Using the entries below, show all lines with the string "pick".

Supplied records below:

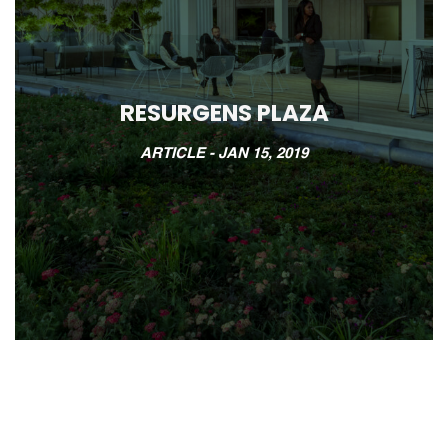
RESURGENS PLAZA
ARTICLE -
JAN 15, 2019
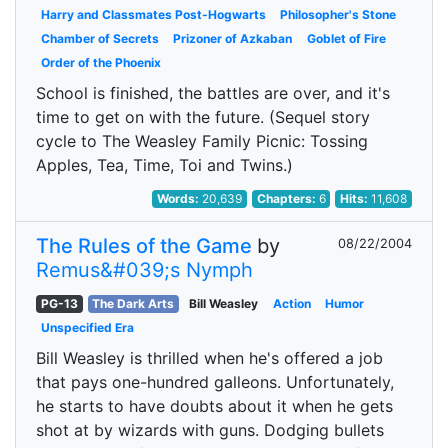
Harry and Classmates Post-Hogwarts
Philosopher's Stone
Chamber of Secrets
Prizoner of Azkaban
Goblet of Fire
Order of the Phoenix
School is finished, the battles are over, and it's
time to get on with the future. (Sequel story
cycle to The Weasley Family Picnic: Tossing
Apples, Tea, Time, Toi and Twins.)
Words:
20,639
Chapters:
6
Hits:
11,608
The Rules of the Game
by
08/22/2004
Remus&#039;s Nymph
PG-13
The Dark Arts
Bill Weasley
Action
Humor
Unspecified Era
Bill Weasley is thrilled when he's offered a job
that pays one-hundred galleons. Unfortunately,
he starts to have doubts about it when he gets
shot at by wizards with guns. Dodging bullets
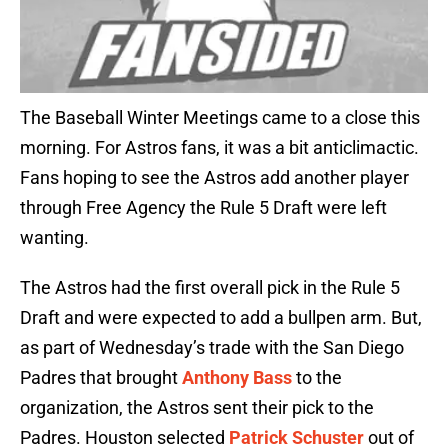
The Baseball Winter Meetings came to a close this
morning. For Astros fans, it was a bit anticlimactic.
Fans hoping to see the Astros add another player
through Free Agency the Rule 5 Draft were left
wanting.
The Astros had the first overall pick in the Rule 5
Draft and were expected to add a bullpen arm. But,
as part of Wednesday’s trade with the San Diego
Padres that brought
Anthony Bass
to the
organization, the Astros sent their pick to the
Padres. Houston selected
Patrick Schuster
out of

End of Supplied records.

◆ **Answer space**:
The Astros had the first overall pick in the Rule 5
organization, the Astros sent their pick to the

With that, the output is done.